La hechicera no contestó, se limitó a volverse hacia los niños-devoradores y dirigirles una mirada llena de ternura y cariño.
–Son niños, –exclamó Kerta, como si eso asumiera, o anulara, todas las explicaciones– al igual que sus amiguitas ocultas en la cueva.
Muniela se acercó hacia donde estaban los devoradores. Lus, ya vuelto humano, la tomó de la mano para impedírselo.
–Déjame, ¿no ves que quiero reunirme con los míos?
El muchacho la soltó aturdido, dejándola seguir, y aunque a él no le parecía una buena idea, no se separó sino que, unos pasos por detrás, la imitó y también dirigiose hacia los devoradores.
–No lo entiendo, –Mun arrugó la frente– ¿Qué haces tú con ellos? ¿Acaso los devoradores no son enemigos de vosotras las brujas?
–Por supuesto que sí –chasqueó la lengua Kerta. Y luego añadió con tristeza– aunque muchos de ellos son nuestros hermanos.
–Si sois enemigos ¿por qué están contigo?
–Porque los he raptado.
Ante la cara de sorpresa de ambos muchachos, la frágil brujilla, emitió un curioso cacareo que parecía la risa de una gallina: -en realidad, estos niños han sido expuestos a la magia de los devoradores hace muy poco. Los efectos aún son débiles, y por eso no me recelan.
–Pero cómo hiciste. ¿Acaso entraste en territorio enemigo? –preguntó Lus todavía sin creérselo.
Kerta meneó con crispación la mano negándolo: –no, no. Voy yo a entrar allí. Lo que pasó es que me encontré con la oportunidad. Los niños venían por aquí acompañados de su maestro devorador. No lo pensé; me las ingenié para cogerlos a todos.
-Eliminaste al devorador -sentenció Lus con la boca abierta.
-Buf, yo no sé hacer eso. Abrí la fuente.
Lus no supo calibrar todo lo que esa sencilla revelación significaba. En cambio, Mun, más conocedora de los secretos de la magia, sí que lo intuyó. Para mover tanta cantidad de piedras y tierra había que fortalecer la magia con la propia vida de la bruja hacedora del hechizo. Por eso Kerta estaba tan consumida; había sacrificado su propia existencia por los niños.

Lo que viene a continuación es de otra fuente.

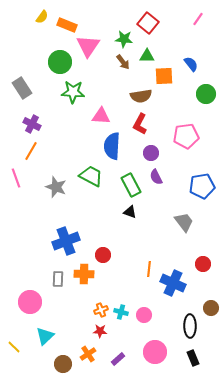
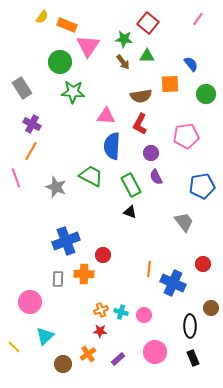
orange square at (164, 76): moved 6 px right, 8 px down
pink triangle at (101, 116): moved 5 px right
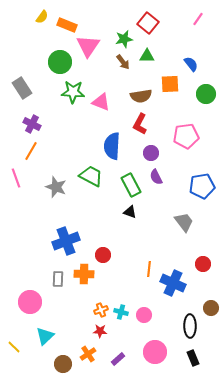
green star at (124, 39): rotated 18 degrees counterclockwise
pink triangle at (106, 116): moved 5 px left, 14 px up; rotated 18 degrees clockwise
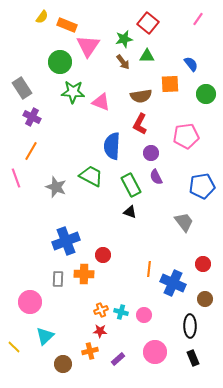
purple cross at (32, 124): moved 7 px up
brown circle at (211, 308): moved 6 px left, 9 px up
orange cross at (88, 354): moved 2 px right, 3 px up; rotated 21 degrees clockwise
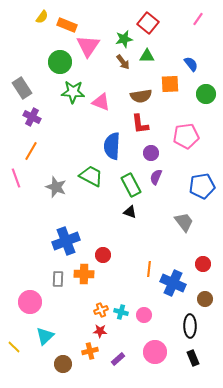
red L-shape at (140, 124): rotated 35 degrees counterclockwise
purple semicircle at (156, 177): rotated 49 degrees clockwise
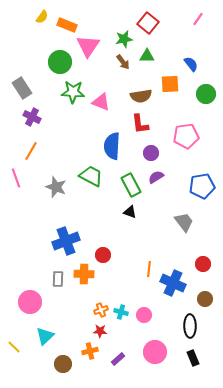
purple semicircle at (156, 177): rotated 35 degrees clockwise
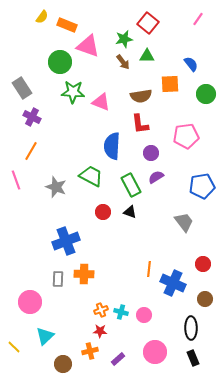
pink triangle at (88, 46): rotated 45 degrees counterclockwise
pink line at (16, 178): moved 2 px down
red circle at (103, 255): moved 43 px up
black ellipse at (190, 326): moved 1 px right, 2 px down
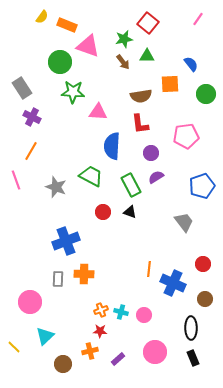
pink triangle at (101, 102): moved 3 px left, 10 px down; rotated 18 degrees counterclockwise
blue pentagon at (202, 186): rotated 10 degrees counterclockwise
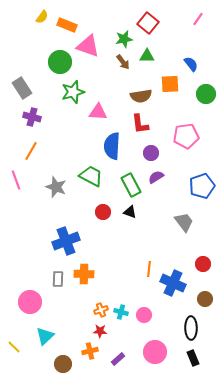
green star at (73, 92): rotated 20 degrees counterclockwise
purple cross at (32, 117): rotated 12 degrees counterclockwise
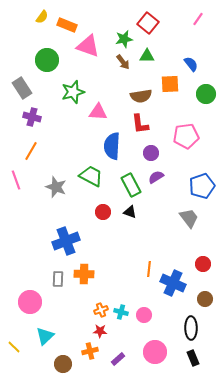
green circle at (60, 62): moved 13 px left, 2 px up
gray trapezoid at (184, 222): moved 5 px right, 4 px up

-Abrí la fuente y los engullí. Pero al maestro no le dejé pasar.
-¿Los tienes en la gruta con las niñas?
-Sí. Me cuesta mucho aislarlos pues se sienten. Quiero intentar revertir la hostilidad.

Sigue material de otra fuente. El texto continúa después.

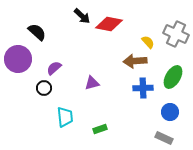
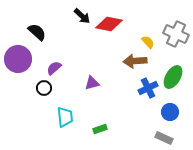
blue cross: moved 5 px right; rotated 24 degrees counterclockwise
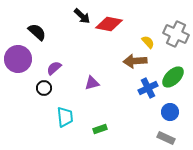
green ellipse: rotated 15 degrees clockwise
gray rectangle: moved 2 px right
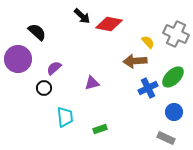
blue circle: moved 4 px right
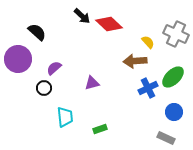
red diamond: rotated 32 degrees clockwise
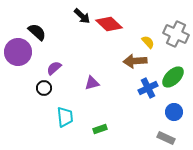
purple circle: moved 7 px up
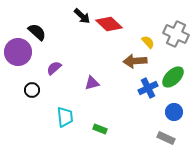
black circle: moved 12 px left, 2 px down
green rectangle: rotated 40 degrees clockwise
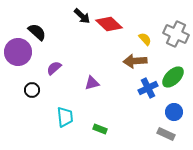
yellow semicircle: moved 3 px left, 3 px up
gray rectangle: moved 4 px up
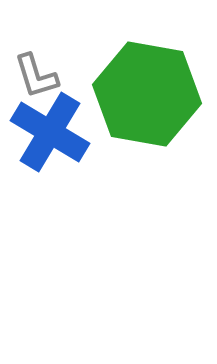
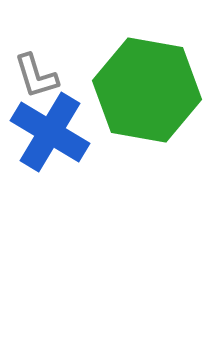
green hexagon: moved 4 px up
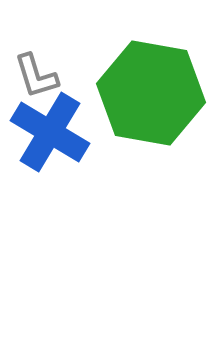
green hexagon: moved 4 px right, 3 px down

Los pequeños devoradores querían echarse sobre la joven habitante del bosque a la que conocían, pues hacía poco de su cesión al gremio. Al contrario que las brujas, los niños, una vez iniciaban su metamorfosis, ya no volvían nunca a su casa. Por lo que poco a poco iban olvidando sus imágenes, sus gestas de niñez, sus sitios de juego, todo lo que fue felicidad infantil. Pero estos pequeños tenían aún todo reciente. De hecho, sus terribles transformaciones solo habían empezado a manifestarse. Los caninos apenas sobresalían por la boca, y aún conservaban manos, aunque duras y uñosas, en vez de las zarpas gruesas y letales que desarrollarían con la edad. Los cuerpos mantenían la rectitud de los humanos sin que nada presagiara los horribles quiebros que moldearían más adelante sus figuras.
–¿Y Galbrai qué piensa?
–Galbrai es una tirana que usurpa el poder valiéndose de cualquier método. A ella le interesa mantener el odio entre las brujas y los devoradores. No aprueba mi experimento. Parte de su poder sobre las brujas se basa en la guerra con ellos. Cualquier esfuerzo por la paz socaba sus intereses.

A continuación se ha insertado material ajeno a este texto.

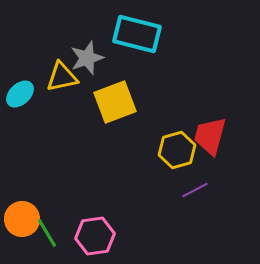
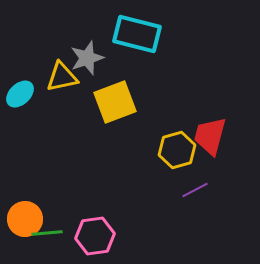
orange circle: moved 3 px right
green line: rotated 64 degrees counterclockwise
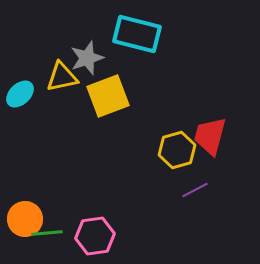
yellow square: moved 7 px left, 6 px up
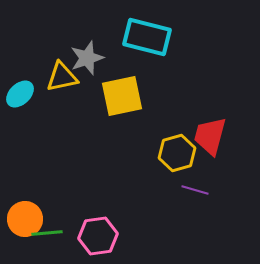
cyan rectangle: moved 10 px right, 3 px down
yellow square: moved 14 px right; rotated 9 degrees clockwise
yellow hexagon: moved 3 px down
purple line: rotated 44 degrees clockwise
pink hexagon: moved 3 px right
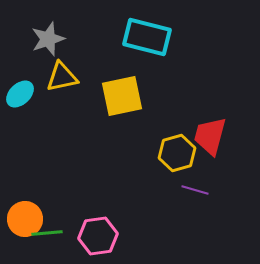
gray star: moved 39 px left, 19 px up
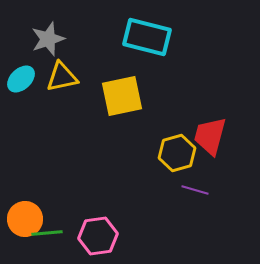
cyan ellipse: moved 1 px right, 15 px up
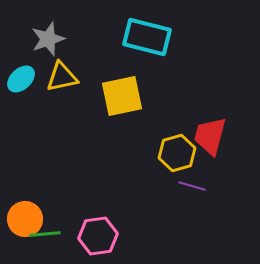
purple line: moved 3 px left, 4 px up
green line: moved 2 px left, 1 px down
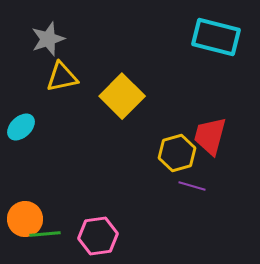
cyan rectangle: moved 69 px right
cyan ellipse: moved 48 px down
yellow square: rotated 33 degrees counterclockwise
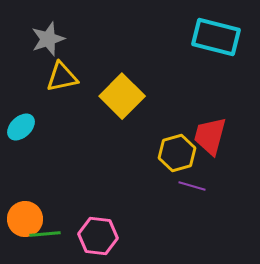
pink hexagon: rotated 15 degrees clockwise
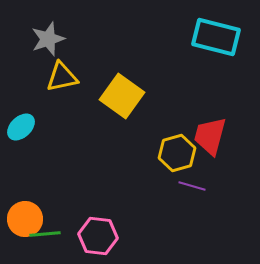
yellow square: rotated 9 degrees counterclockwise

–Yo tuve un contacto con un devorador, con Megis. Quería casarse conmigo –indicó Mun. -Creo que Galbrai tuvo miedo cuando se lo conté.
–Entonces Megis probablemente sepa algo más de lo que a las brujas nos interesa. Quería el frasco... y la fuente: tú. Ese contenedor es la vía por la que fluye hacia fuera, perdiéndose, nuestro poder. Pero tú, de alguna forma, lo cierras. De modo que controlarte a ti, es controlar la magia de las brujas. Muniela tomó en sus manos el bote de cristal y lo observó con curiosidad. El color esmeralda parecía palpitar dentro, como si de un corazón se tratara. Y era verdad. Algo vivo, latiendo, se escondía allí, pero no algo amenazador sino cálido y familiar, el amor de su benefactora.
–Pero cada cosa a su tiempo. Permite a los niños que te acaricien.
–¿Me harán daño?
–Cariño, tienes el frasco, que es una especie de concentrador, un báculo si me entiendes mejor. Concéntrate en tu piel, endurécela.
–Pero eso es magia. Y no soy bruja.
La anciana suspiró: –confía en mí. Tienes el don, como yo y como tu tía.
Una oleada de confusión inundó el pensamiento de la joven. Pensó en su madre, en el empeño que puso por apartarla de todo lo relacionado con las hechiceras, como si fuera un destino no deseado, maldito.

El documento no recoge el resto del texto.